If you’re deep into the Google Cloud ecosystem, then a fully manage PostgreSQL database service may sound familiar. The company, after all, already offers CloudSQL for PostgreSQL and Spanner, Google Cloud’s fully managed relational database service also offers a PostgreSQL interface. But these are services that offer an interface that is compatible with PostgreSQL to allow developers with these skills to use these services. AlloyDB is the standard PostgreSQL database at its core, though the team did modify the kernel to allow it to use Google’s infrastructure to its fullest, all while allowing the team to stay up to date with new versions as they launch.
Andi Gutmans, who joined Google as its GM and VP of Engineering for its database products in 2020 after a long stint at AWS, told me that one of the reasons the company is launching this new product is that while Google has done well in helping enterprise customers move their MySQL and PostgreSQL servers to the cloud with the help of services like CloudSQL, the company didn’t necessarily have the right offerings for those customers who wanted to move their legacy databases (Gutmans didn’t explicitly say so, but I think you can safely insert ‘Oracle’ here) to an open-source service.
“There are different reasons for that,” he told me. “First, they are actually using more than one cloud provider, so they want to have the flexibility to run everywhere. There are a lot of unfriendly licensing gimmicks, traditionally. Customers really, really hate that and, I would say, whereas probably two to three years ago, customers were just complaining about it, what I notice now is customers are really willing to invest resources to just get off these legacy databases. They are sick of being strapped and locked in.”

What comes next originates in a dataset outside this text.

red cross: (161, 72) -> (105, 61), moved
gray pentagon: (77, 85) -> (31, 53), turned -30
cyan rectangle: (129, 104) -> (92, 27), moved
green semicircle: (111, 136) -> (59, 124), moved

Add to that Postgres’ rise to becoming somewhat of a de facto standard for relational open-source databases (and MySQL’s decline) and it becomes clear why Google decided that it wanted to be able to offer a dedicated high-performance PostgreSQL service.

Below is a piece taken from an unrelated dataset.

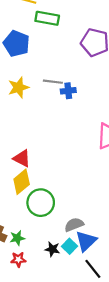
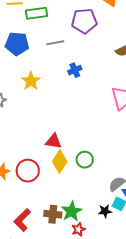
gray line: (53, 82) -> (55, 43), moved
green circle: (41, 203) -> (85, 160), moved, size x0.7
green star: (17, 238) -> (72, 211), size x1.5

Gutmans also noted that a lot of Google’s customers now want to use their relational databases for analytics use cases, so the team spent quite a lot of effort on making Postgres perform better for these users. Given Gutmans’ background at AWS, where he was the engineering owner for a number of AWS analytics services, that’s probably no surprise.

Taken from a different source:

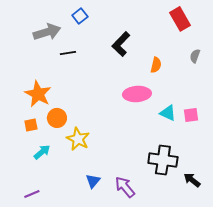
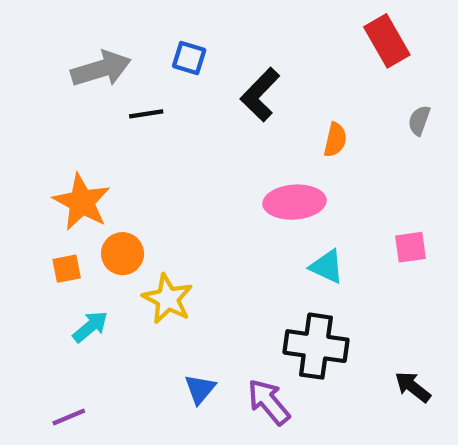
blue square: (80, 16) -> (189, 58), moved, turned -35
cyan triangle: (168, 113) -> (327, 267), moved
black cross: (163, 160) -> (316, 346), moved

“When I joined AWS, it was an opportunity to stay in the developer space but really work on databases,” he explained. “That’s when I worked on things like graph databases and [Amazon] ElastiCache and, of course, got the opportunity to see how important and critical data is to customers. […] That kind of audience was really a developer audience primarily, because that’s developers using databases to build their apps. Then I went into the analytics space at AWS, and I kind of discovered the other side of it. On one hand, the folks I was talking to were not necessarily developers anymore — a lot of them were on the business side or analysts — but I also then saw that these worlds are really converging.” These users wanted to get real-time insights from their data, run fraud detection algorithms over it or do real-time personalization or inventory management at scale.
On the technical side, the AlloyDB team built on top of Google’s existing infrastructure, which disaggregates compute and storage. That’s the same infrastructure layer that runs Spanner, BigQuery and essentially all of Google’s services. This, Gutmans argued, already gives the service a leg up over its competition, in addition to the fact that AlloyDB specifically focuses on PostgreSQL and nothing else. “You don’t always get to optimize as much when you have to support more than one [database engine and query language]. We decided that what enterprises are asking us for [is] Postgres for these legacy database migrations, so let’s just do the best in Postgres.”
The changes the team made to the Postgres kernel, for example, now allow it to scale the system linearly to over 64 virtual cores while on the analytical side, the team built a custom machine learning-based caching service to learn a customer’s access patterns and then convert Postgres’ row format into an in-memory columnar format that can be analyzed significantly faster.